YOUNGSTOWN During Joyner show's local broadcast, fans get on up and get down for Brown



Woe to those who nod off while Tom Joyner is in the house.
By DEBORA SHAULIS
ENTERTAINMENT EDITOR
YOUNGSTOWN -- Fans of the "Tom Joyner Morning Show" got funky with James Brown, got registered to vote and, in one case, got embarrassed during the radio personality's live broadcast this morning from Edward W. Powers Auditorium.
"James Brown, get up, get up!" chanted an energetic Joyner, his sidekicks and Brown's band in beckoning the Godfather of Soul to the stage just after 6 a.m. An estimated 1,600 people were on hand and happily complied.
Joyner's radio show is syndicated in more than 100 markets nationwide, including on WRBP-FM 101.9 of Youngstown. On average, about 8 million people tune in daily. On Fridays, the morning show becomes a "Sky Show" because Joyner takes it on the road. Southwest Airlines is one of his major sponsors.
Brown joins in
Joyner traditionally invites a musical guest to perform at "Sky Shows," which is what brought Brown to town. Three days after the release of his new CD, "The Next Step," and less than 12 hours after he introduced pop singer Britney Spears at the MTV Music Video Awards in New York, Brown was dressed in a gray suit and acting very businesslike during a sound check shortly after 5 a.m.
Brown made an old-school entrance after two introductions -- one by Joyner, the other by a member of his entourage -- and a drumroll.
Dressed in black from head to toe with a smattering of rhinestones, Brown did some of his signature dancing by twisting on the heels of his shiny black boots and twirling behind his microphone.

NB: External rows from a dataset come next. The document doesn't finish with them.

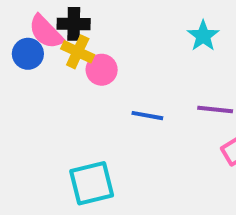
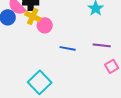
cyan square: (92, 183) -> (40, 82), turned -30

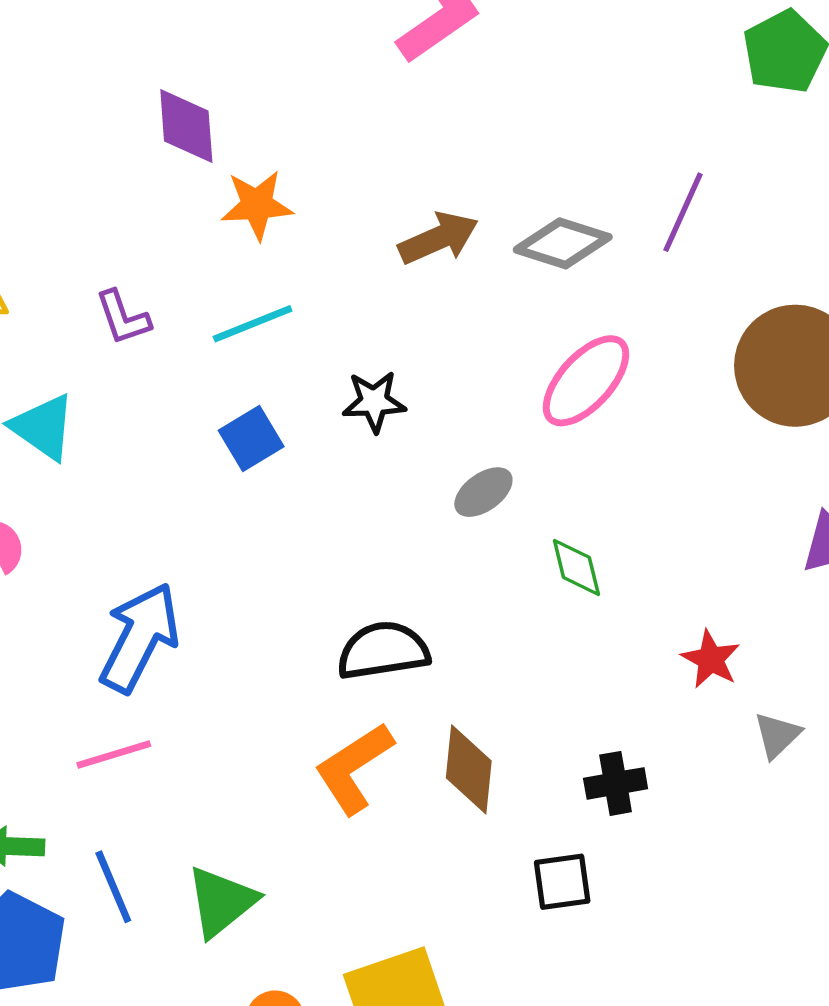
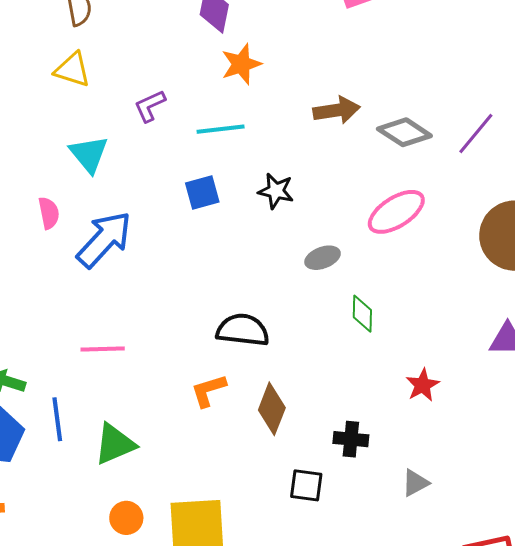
orange star: (257, 205) -> (241, 64), turned -30
purple L-shape: (123, 318) -> (150, 106), turned 69
blue arrow: (140, 638) -> (104, 239), moved
gray triangle: (777, 735) -> (415, 483), moved
pink line: (114, 754) -> (103, 349), moved
orange L-shape: (354, 768) -> (209, 390), size x0.7

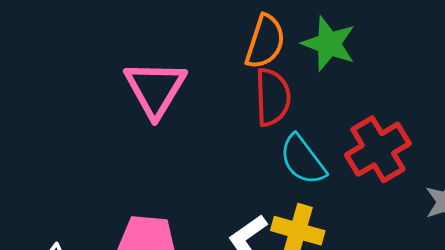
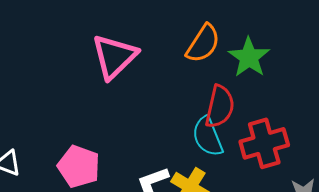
red semicircle: (273, 97) -> (220, 107), moved

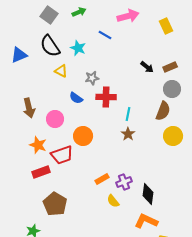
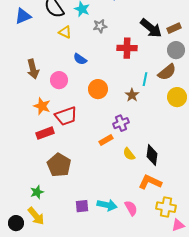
black arrow: (147, 67) -> (151, 28), size x1.6
gray star: (92, 78) -> (100, 26), moved
red cross: (106, 97) -> (127, 48), moved
brown semicircle: (163, 111) -> (167, 72), turned 30
cyan line: (128, 114) -> (145, 79), moved
orange circle: (83, 136) -> (98, 89), moved
purple cross: (124, 182) -> (121, 123), moved
yellow semicircle: (113, 201) -> (129, 154), moved

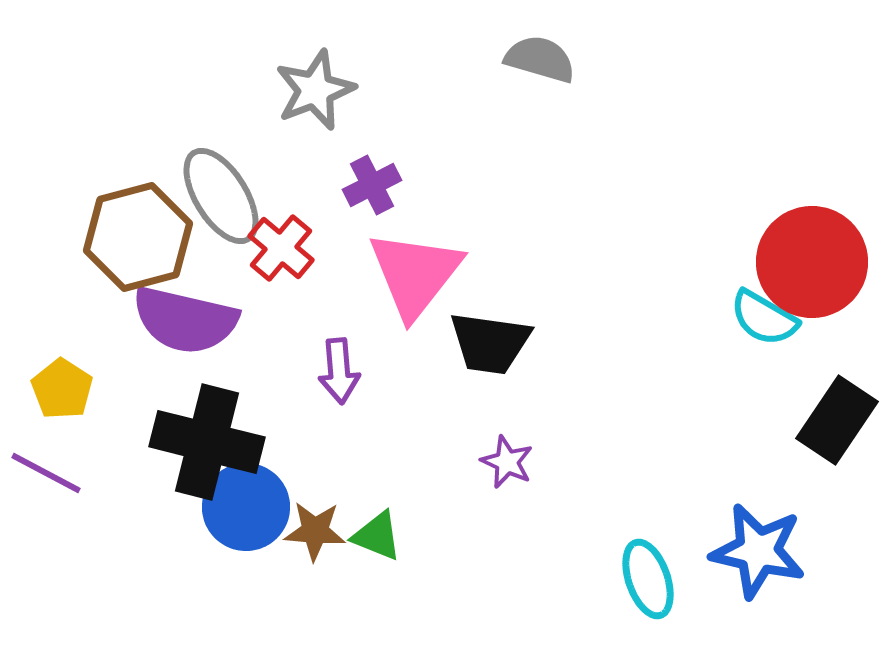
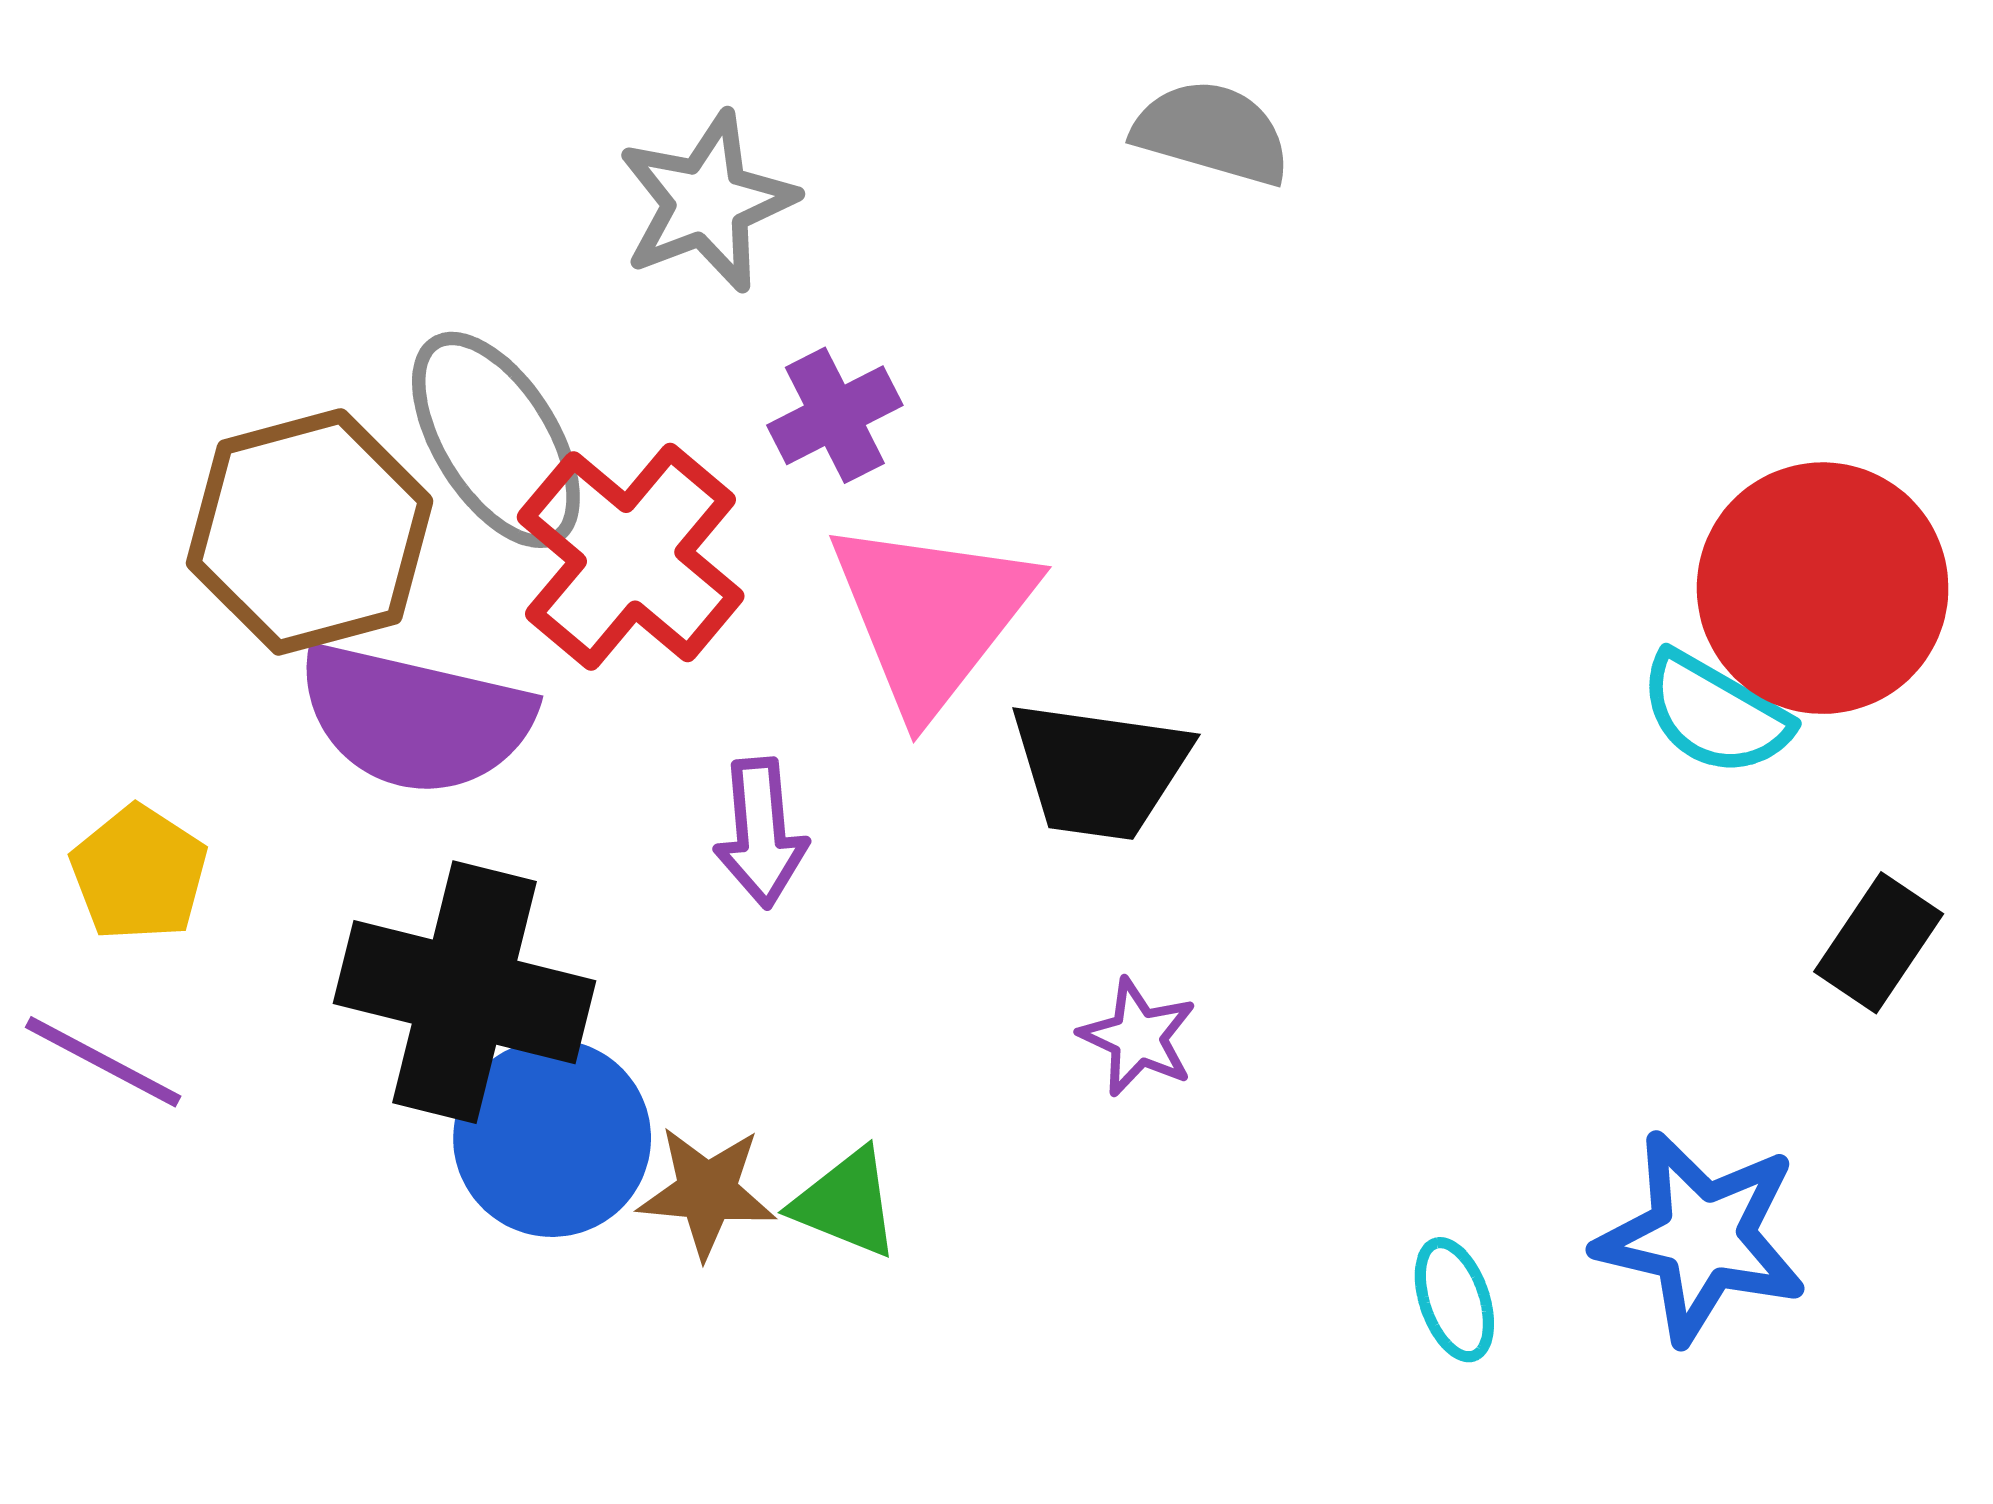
red cross: (281, 248) -> (631, 557), size x1.5
black rectangle: (837, 420) -> (1879, 943), size x0.7
cyan ellipse: (648, 579) -> (1454, 1300), size x0.7

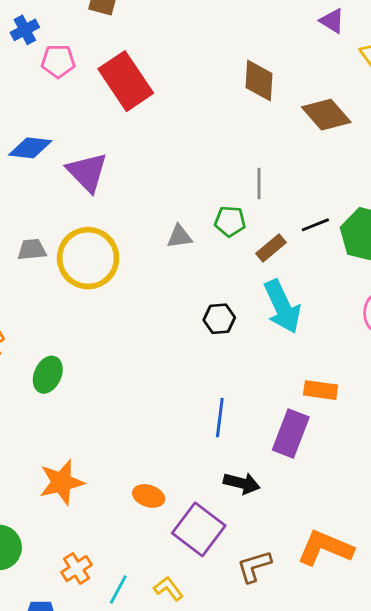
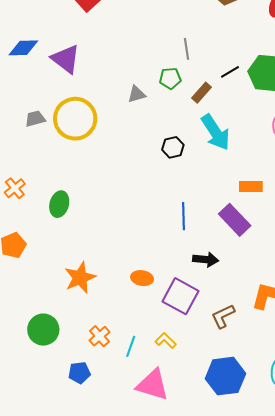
purple rectangle: (291, 434) -> (235, 220), turned -56

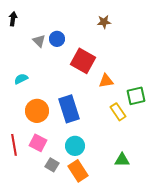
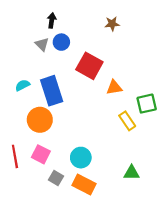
black arrow: (13, 19) -> (52, 21), moved
blue rectangle: (69, 109) -> (52, 91), moved
orange rectangle: (78, 171) -> (84, 185), turned -30

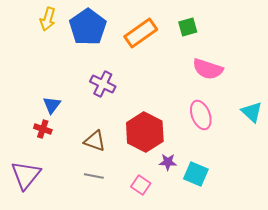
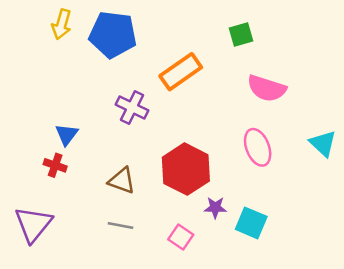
blue pentagon: (88, 27) -> (113, 35), turned -30
orange rectangle: (141, 33) -> (181, 72), moved

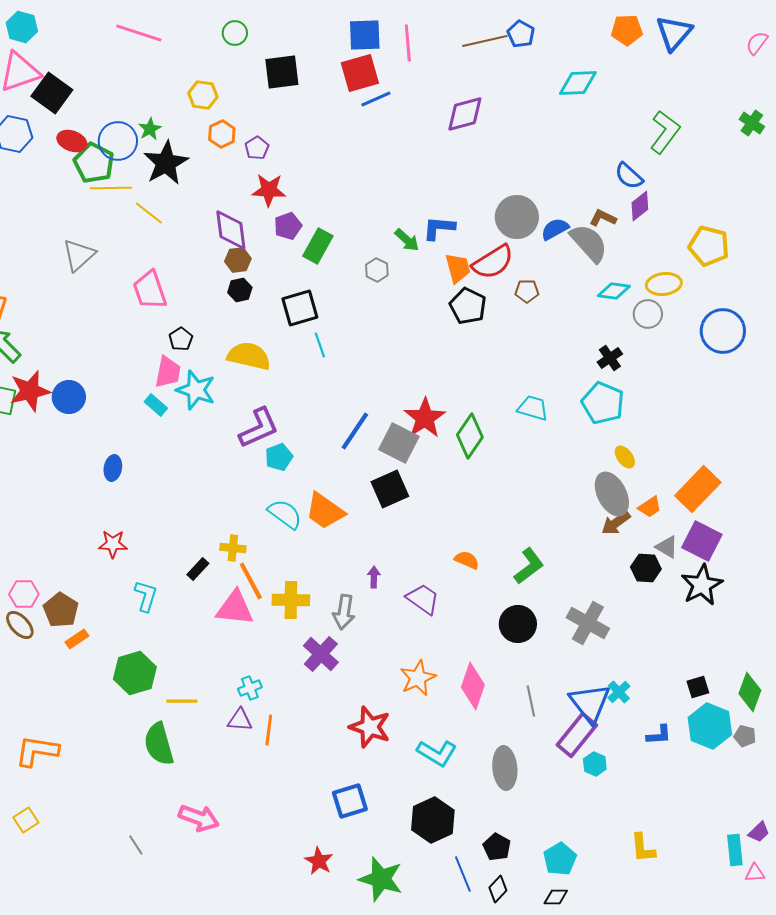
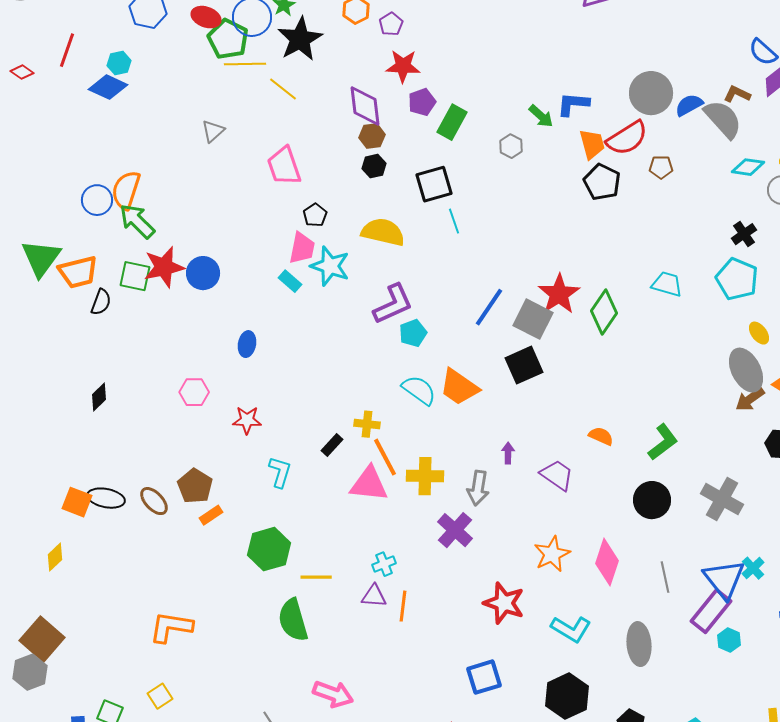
gray triangle: (79, 255) -> (213, 131), size x0.7
pink hexagon: (24, 594) -> (194, 392), moved

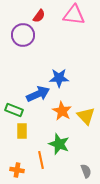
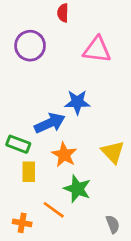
pink triangle: (74, 15) -> (97, 50), moved
red semicircle: (39, 16) -> (63, 13), moved, turned 144
orange star: (62, 111) -> (64, 155), moved
orange line: (41, 160) -> (54, 210), turned -42

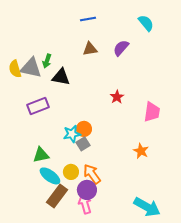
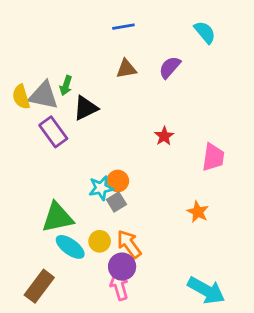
black triangle: (61, 77) -> (86, 108), turned -36
purple rectangle: (38, 106) -> (53, 132), moved, turned 75
green triangle: (41, 155) -> (58, 217), size x1.4
brown rectangle: (57, 196) -> (39, 286), moved

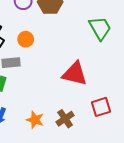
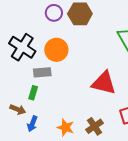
orange circle: (26, 39) -> (56, 50), size x1.5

He stuck with his classics for his first set, with songs ranging from "Get Funky" to the slower "Try Me," an early hit, to which Joyner and co-star Ms. Dupree slow-danced onstage.
Joyner and his crew also danced as energetically as Brown's four backup singers.
"The Godfather created the party, and he has always been about purpose," a sweaty, breathless Joyner told the crowd after Brown left the stage.
That's when activist-minded Joyner's "Party With a Purpose" got into gear. Local representatives of NAACP, who were wearing bright yellow T-shirts and carrying clipboards, began wading among the picture-takers in the aisles to distribute voter registration forms.
Joyner and his cohorts also got into the act, and Joyner even encouraged friends of nonregistered voters to point them out. Joyner also encouraged his nationwide listening audience to register by telephone.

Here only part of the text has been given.